2 A APLICAÇÃO DO PRINCÍPIO DA INTERVENÇÃO MÍNIMA PERANTE AS ATUAÇÕES VIOLENTAS ESTATAIS

2.4 DIFICULDADES QUE PROVAVELMENTE NUNCA SERÃO RESOLVIDAS COM VIOLÊNCIA

A atualidade carrega, em si mesma, uma incrível sensação de poder. Por conta das inúmeras possibilidades atuais – tecnológicas, biológicas – o ser humano acredita na possibilidade de fazer muito mais proezas que em tempos passados.

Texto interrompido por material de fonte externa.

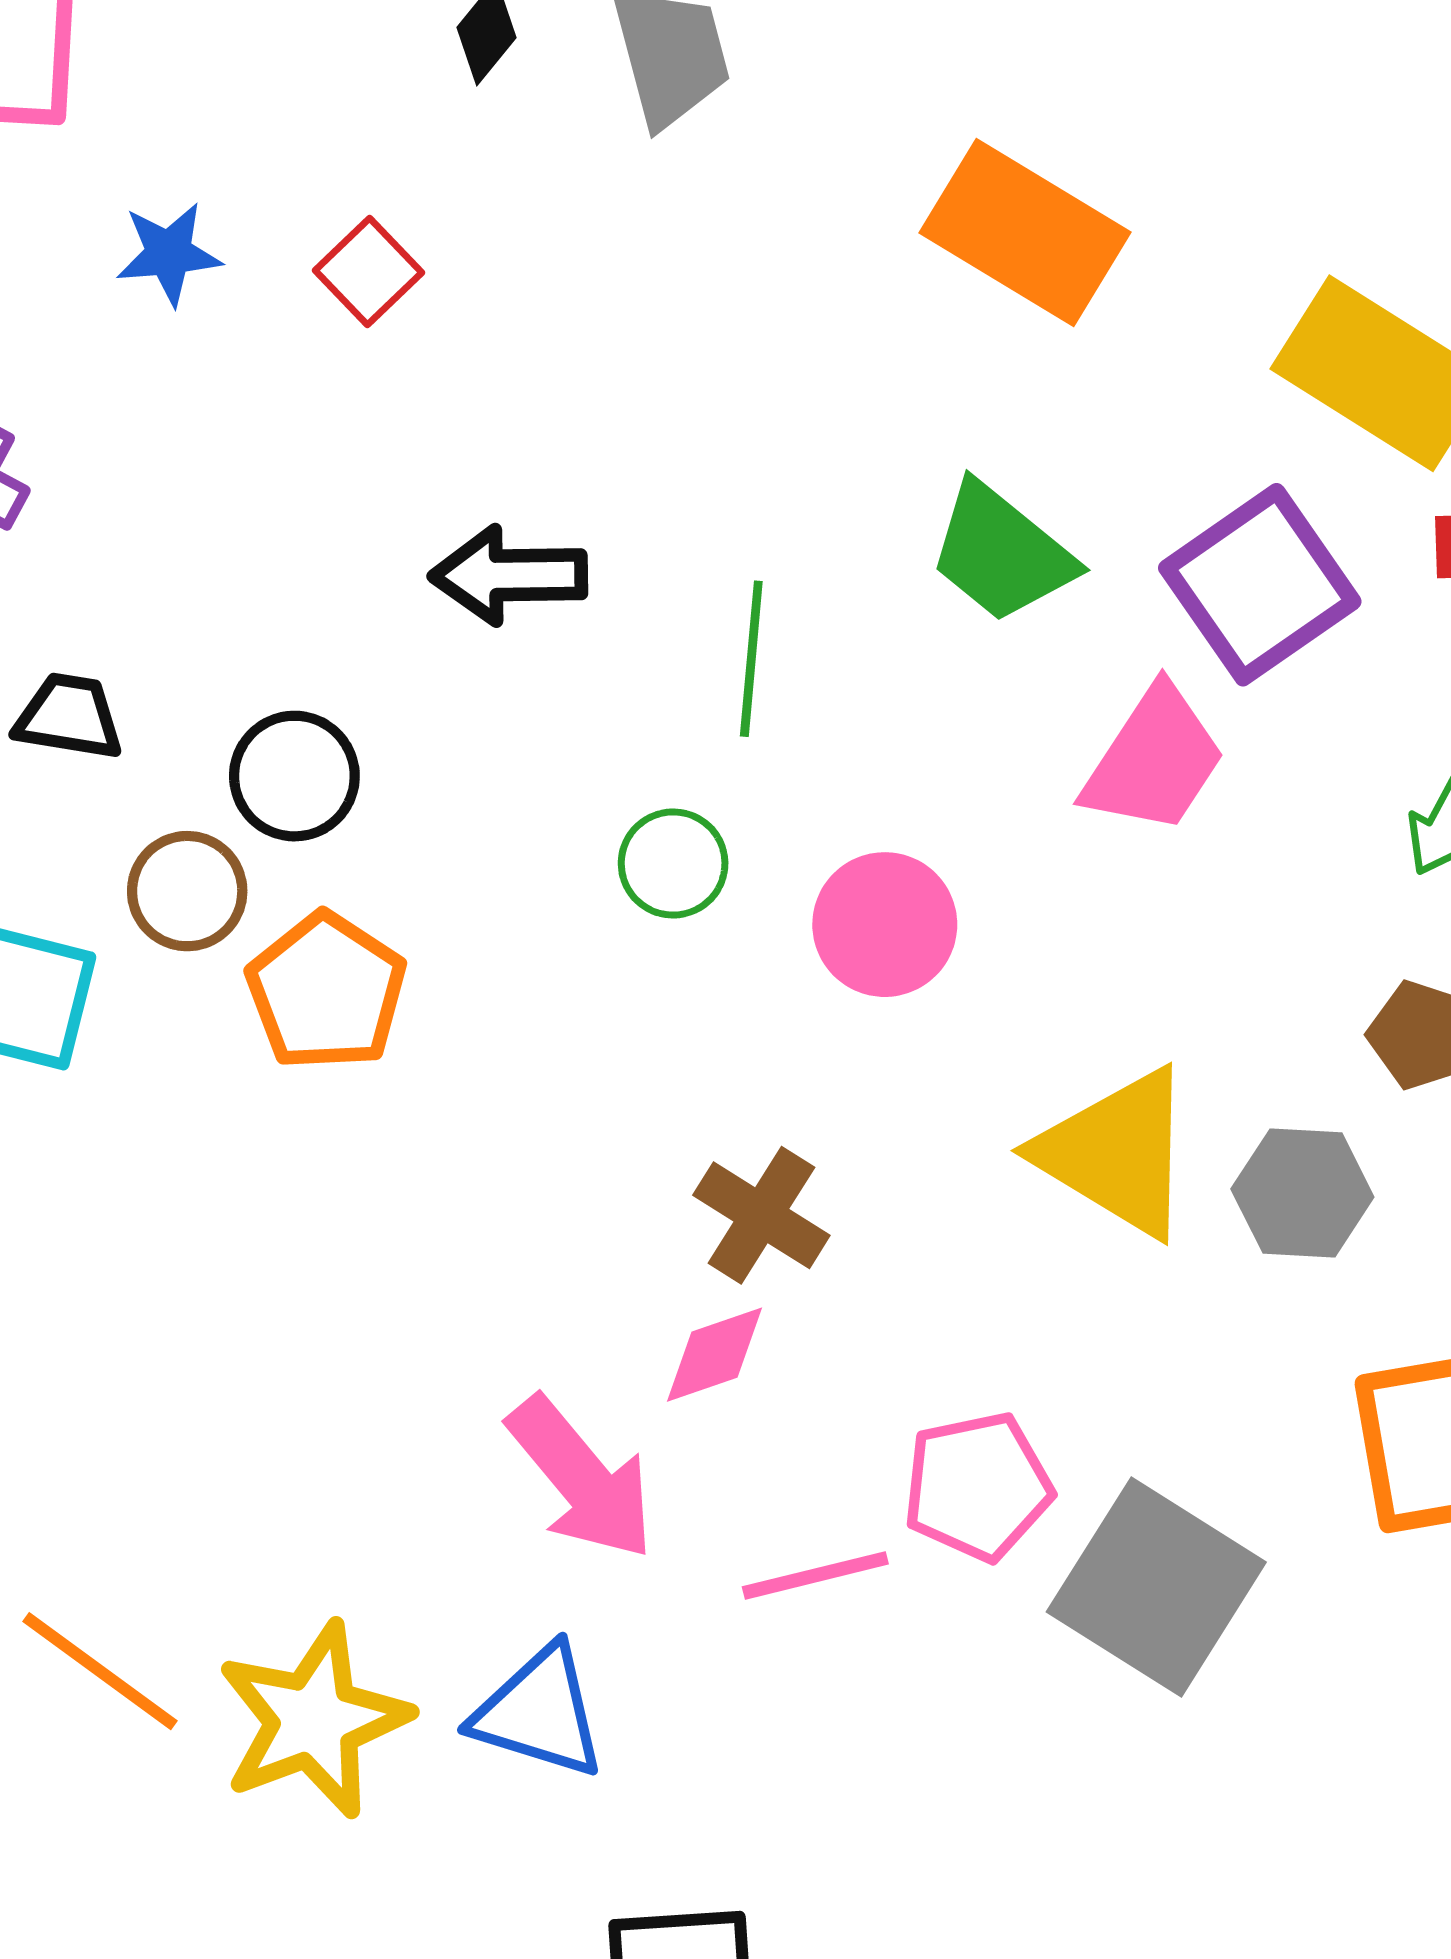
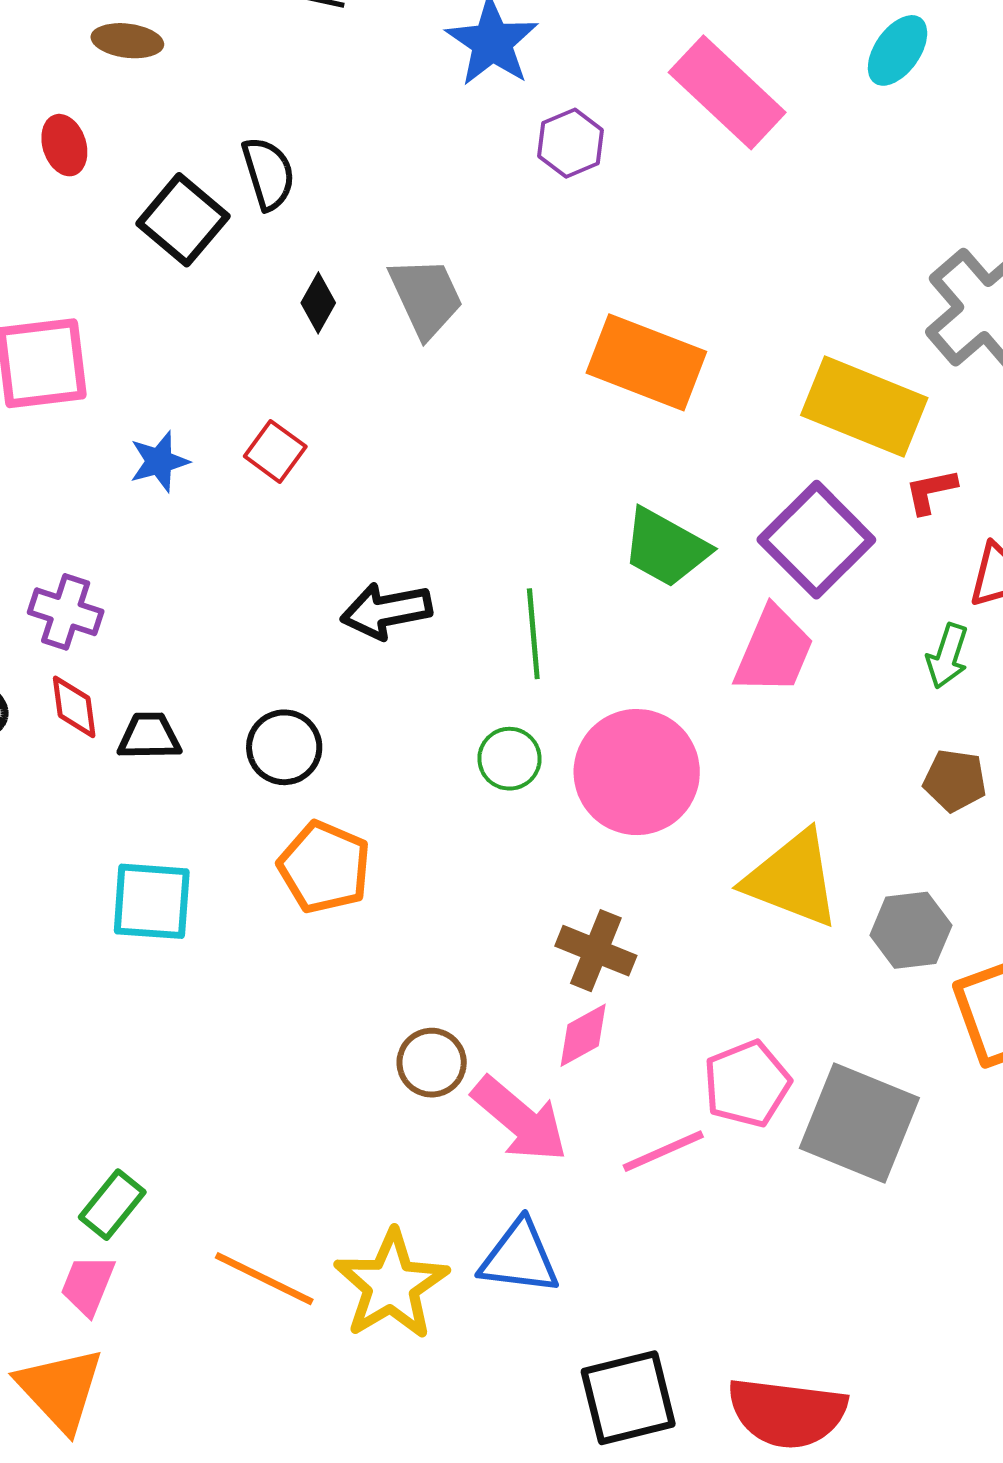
brown circle: (187, 891) -> (432, 1063), moved
pink circle: (885, 925) -> (637, 772), size x1.5
gray hexagon: (1302, 1193) -> (911, 930), moved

Nos dias vividos, em qualquer lugar do planeta, a população mundial – que tem acesso ao sistema de computadores – pode alinhavar um diálogo com uma outra pessoa – ou com outras pessoas – observando as expressões faciais através do celular. Essa capacidade de estar em todos os lugares ao mesmo tempo – em uma neoubiquidade –, através de computadores, celulares, pagers e outras traquitanas, fizeram o ser humano haurir uma ilusão de capacidade de resolução de todas as dificuldades. O consumo45 de tudo criou proles. No entanto, alguns empecilhos não serão resolvidos. Provavelmente nunca. Pouco importa a capacidade de compra do cidadão. Resolver, na pós-modernidade, findou por um sentido de extermínio. Consumo do problema, da repugnância. O consumidor de si mesmo, que se autodeglute em um banquete pantagruélico, não consegue findar as questões momentâneas.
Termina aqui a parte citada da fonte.